Population-based trends in the prenatal diagnosis of sex chromosome aneuploidy before and after non-invasive prenatal testing.

Prenat Diagn 2018 12 30;38(13):1062-1068. Epub 2018 Oct 30.

Murdoch Children's Research Institute, Public Health Genetics Group, Parkville, Victoria, Australia.

Objective: To assess the impact of non-invasive prenatal testing (NIPT) on trends in the prenatal diagnosis of sex chromosome aneuploidy (SCA) in a population with >73,000 annual births.

Method: Retrospective population-based cohort study from 1986-2016 of all women undergoing prenatal diagnosis before 25 weeks gestation in the Australian state of Victoria.
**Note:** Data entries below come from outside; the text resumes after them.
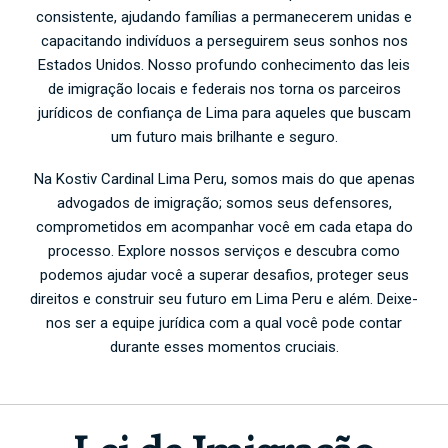
consistente, ajudando famílias a permanecerem unidas e
capacitando indivíduos a perseguirem seus sonhos nos
Estados Unidos. Nosso profundo conhecimento das leis
de imigração locais e federais nos torna os parceiros
jurídicos de confiança de Lima para aqueles que buscam
um futuro mais brilhante e seguro.
Na Kostiv Cardinal Lima Peru, somos mais do que apenas
advogados de imigração; somos seus defensores,
comprometidos em acompanhar você em cada etapa do
processo. Explore nossos serviços e descubra como
podemos ajudar você a superar desafios, proteger seus
direitos e construir seu futuro em Lima Peru e além. Deixe-
nos ser a equipe jurídica com a qual você pode contar
durante esses momentos cruciais.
Statistical significance was tested using the chi-square test for trend or proportions.

Results: There were 2,043,345 births and 842 SCA diagnoses from 1986-2016. The percentage of prenatal diagnostic tests leading to a SCA diagnosis increased significantly from 0.95% in 2010 to 2.93% in 2016 (p < 0.001) but due to a concurrent decline in testing, the annual prenatal diagnosis rate of SCA remained stable at 4.4/10,000 births. Among confirmed fetal SCAs the most common indication for testing in 1986 was advanced maternal age (63%); in 2016 it was high risk NIPT (49%).

Conclusion: SCAs now make up an increasing proportion of prenatal diagnostic results but due to the overall decline in diagnostic testing, the prenatal prevalence as a percentage of births remained steady. The ascertainment of fetal SCA has evolved from an incidental finding after testing for increased risk of trisomy 21, to a diagnosis obtained after suspected SCA on NIPT.